Nova schweigt. Sie schaut auf den Tisch von Cleves abgelegener Blockhütte und betrachtet das Buch von Victor, welches sie kurz vor der Ankunft der Fünf bekam.
"Woher hast du das?"
"Du glaubst nicht wie einfach es ist in Heavensridge rumzuspazieren, wenn alle denken man wäre tot. Ich brauchte es. Wegen Shay."
Nova nimmt einen Schluck des selbstgebrauten Kräutertees.
"Woher kennst du seinen Namen?"
"Auf der Suche nach Antworten trifft jeder früher oder später auf seinen Namen. Es brauchte einige Zeit bis ich begriff, wieso Mom so ein unnatürliches Interesse an dir hatte. Sie wusste von meiner Anomalie und von deiner erst recht.
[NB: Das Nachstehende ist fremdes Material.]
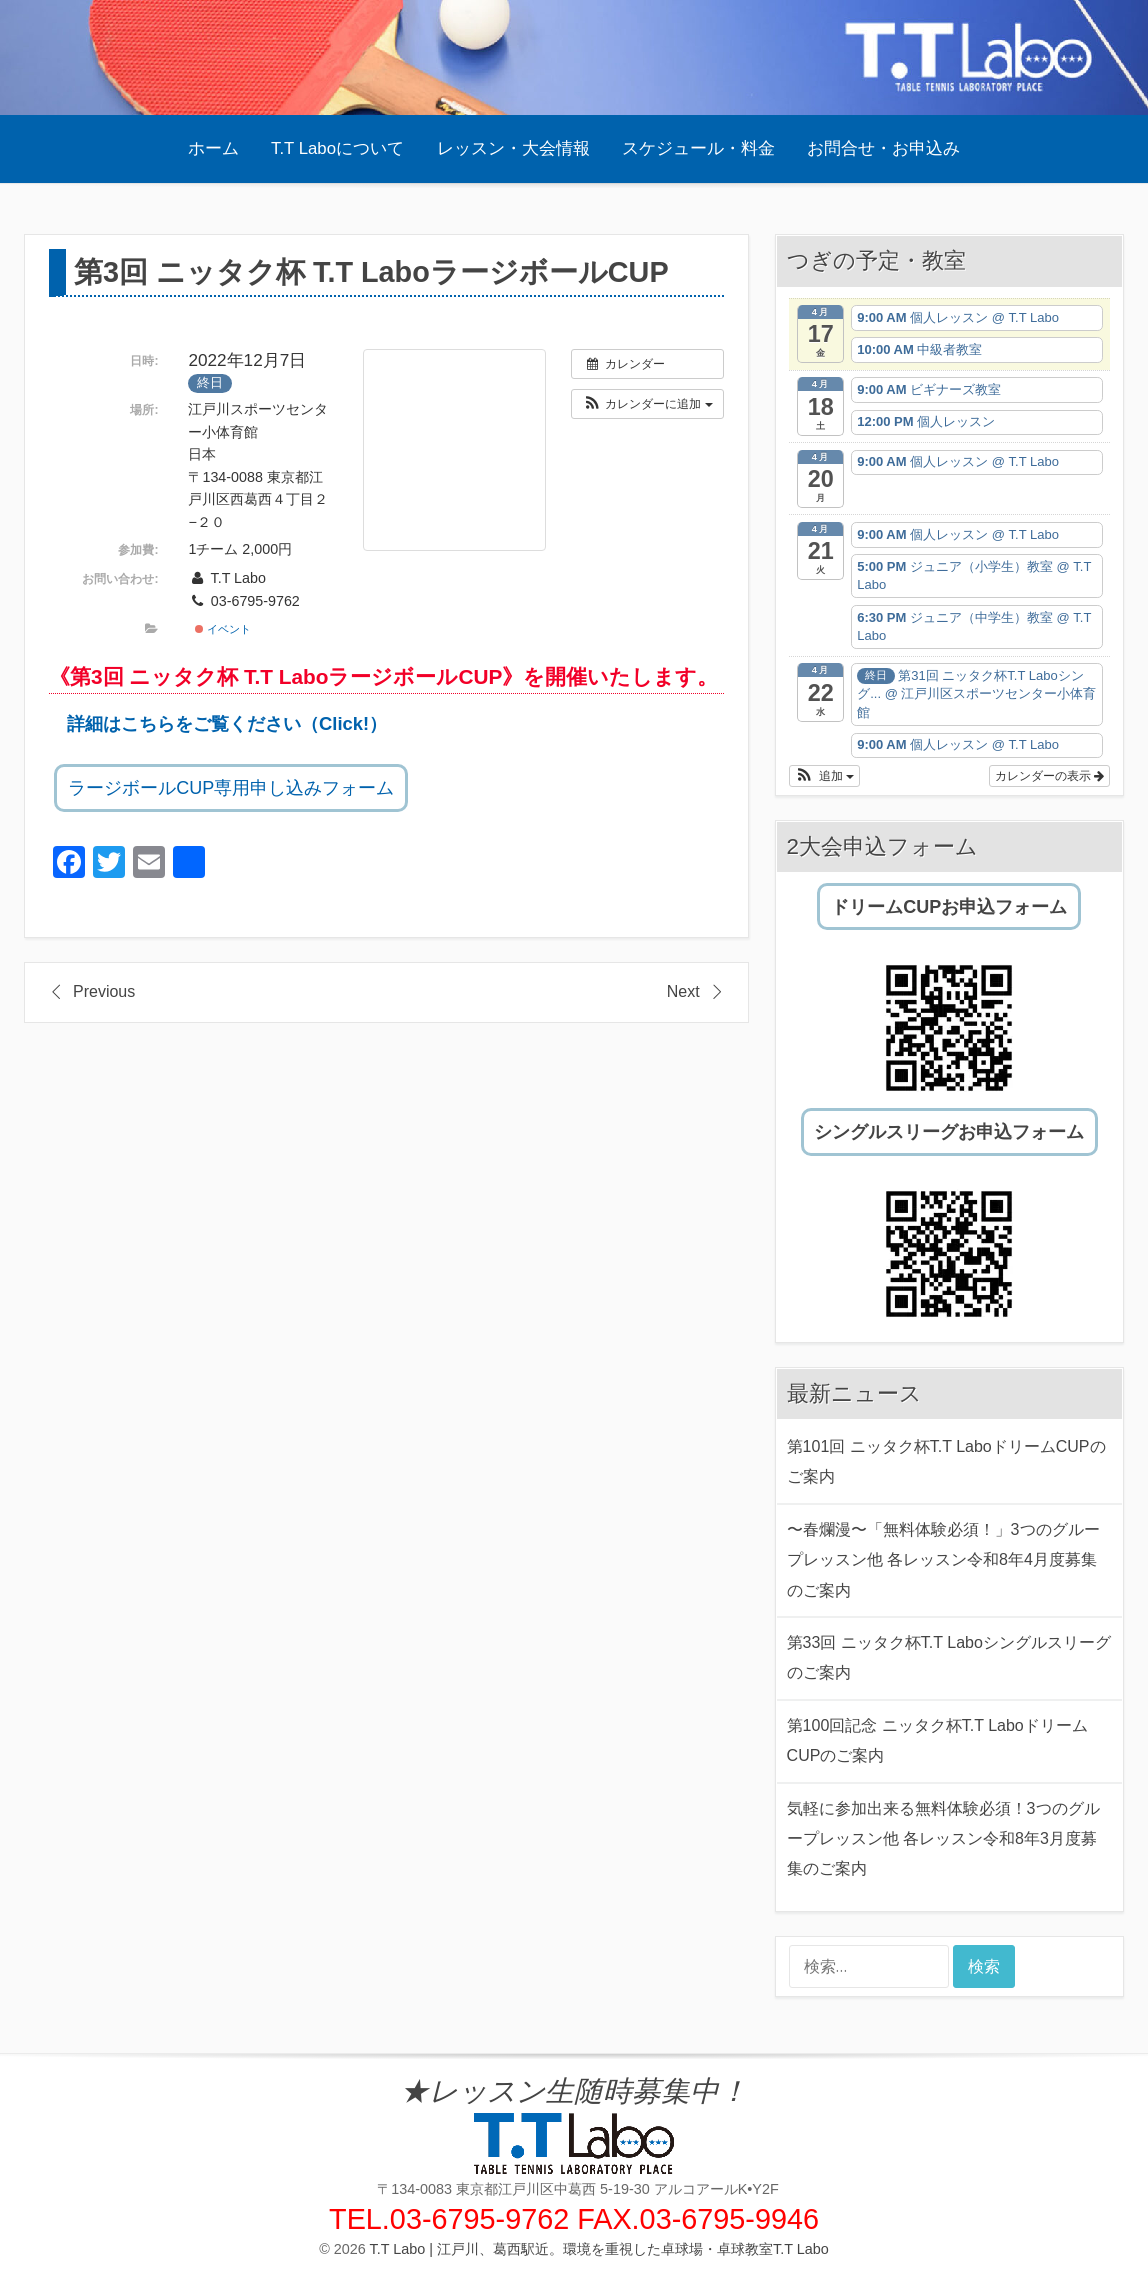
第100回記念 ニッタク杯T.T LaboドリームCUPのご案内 (937, 1740)
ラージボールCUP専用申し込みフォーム (231, 788)
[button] (647, 404)
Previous (104, 991)
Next (683, 991)
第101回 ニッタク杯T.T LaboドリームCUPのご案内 (946, 1461)
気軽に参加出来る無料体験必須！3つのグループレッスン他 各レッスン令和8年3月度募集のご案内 (943, 1839)
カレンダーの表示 (1049, 776)
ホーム (213, 148)
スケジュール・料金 (698, 148)
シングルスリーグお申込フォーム (949, 1132)
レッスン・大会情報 (513, 148)
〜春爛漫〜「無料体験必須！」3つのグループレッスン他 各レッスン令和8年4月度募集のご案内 (943, 1560)
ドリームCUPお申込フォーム (949, 907)
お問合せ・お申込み (883, 148)
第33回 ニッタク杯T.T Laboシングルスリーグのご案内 (949, 1657)
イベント (223, 629)
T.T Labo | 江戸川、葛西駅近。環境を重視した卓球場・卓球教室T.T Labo (599, 2249)
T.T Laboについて (337, 148)
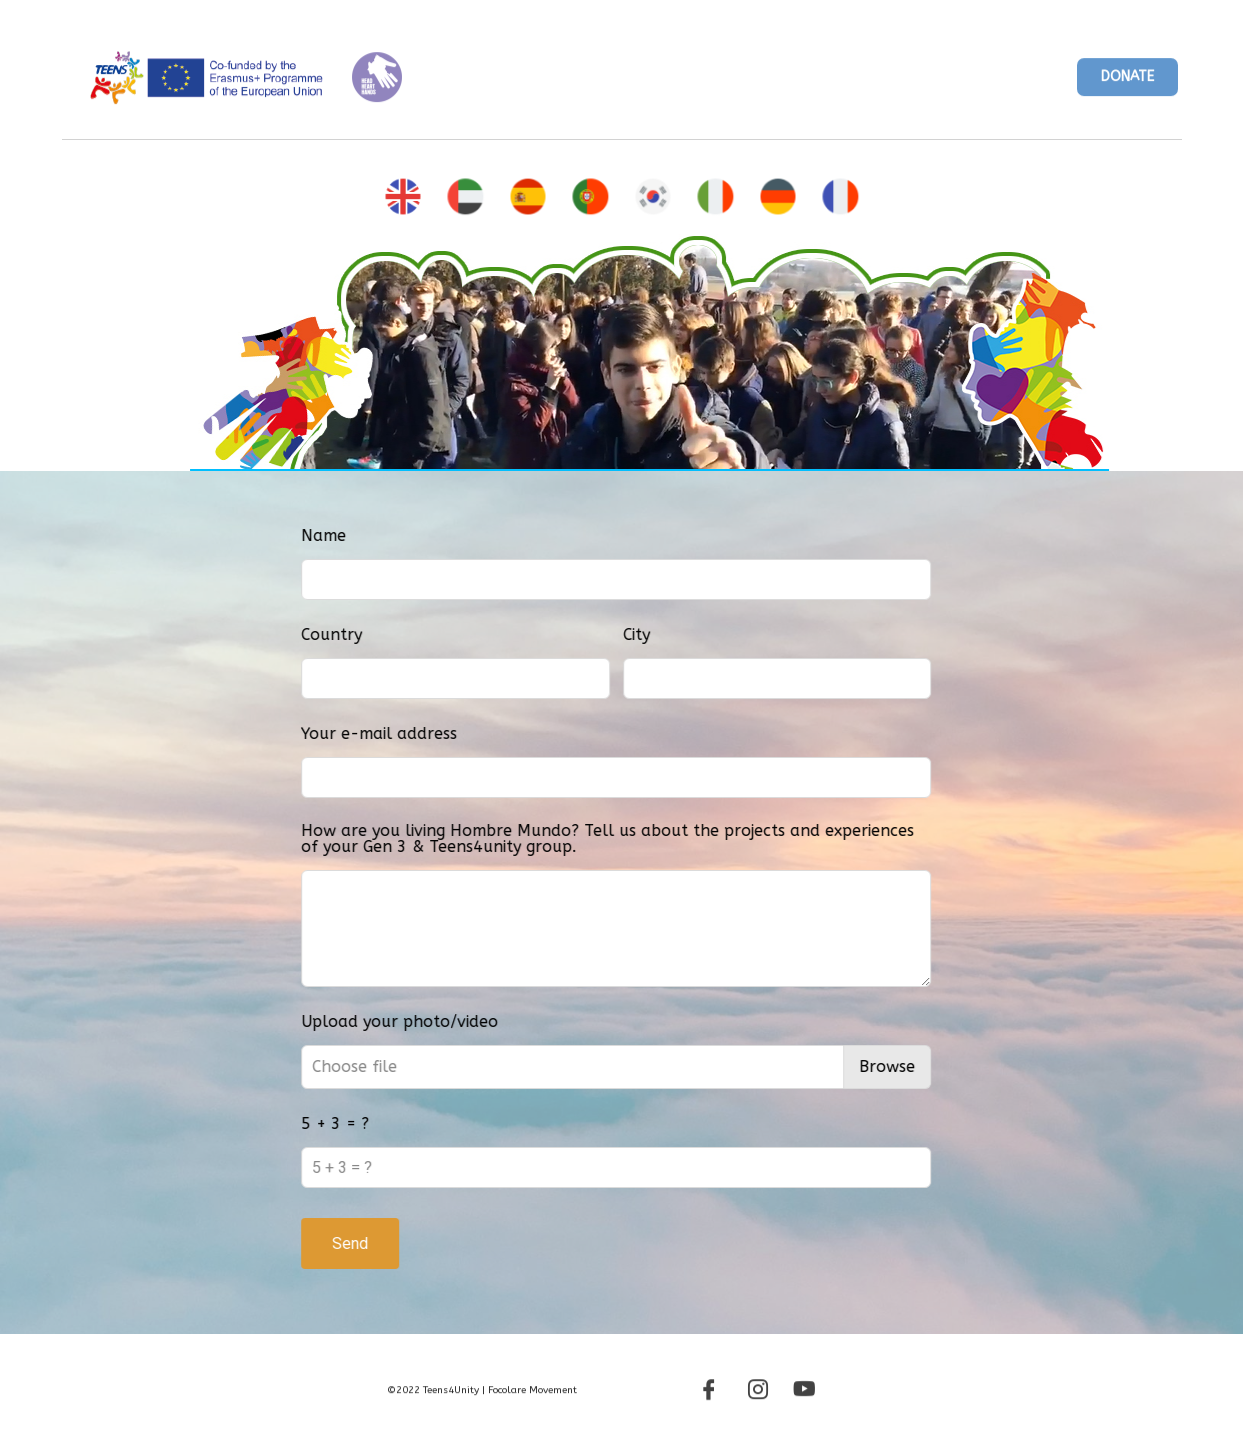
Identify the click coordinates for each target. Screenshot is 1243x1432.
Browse (965, 1066)
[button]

Spätestens nach dem... dem Tod von Ricky."
Sie sieht den Ausdruck der Unsicherheit in den Augen des Hills, welcher genauso schnell wieder im Leben der Chambler aufgetaucht ist, wie er damals verschwunden ist.
"Shay kommt. Dein Blut hat meine Alarmglocken läuten lassen und mich zu dir geführt."
Nova atmet auf,
"Deswegen redeten sie von einem 'Kompass'?"
Cleve nickt.
"Und dich am Rande des Todes zu haben... die jüngste Trägerin der Anomalie jemals... das hat ihn auf den Plan gerufen. Ihn erweckt."
Nova wendet sich wieder dem Fenster zu und schaut in den leeren Wald, in dem nur die Blätter rascheln und der Rauch des Kamins aufsteigt.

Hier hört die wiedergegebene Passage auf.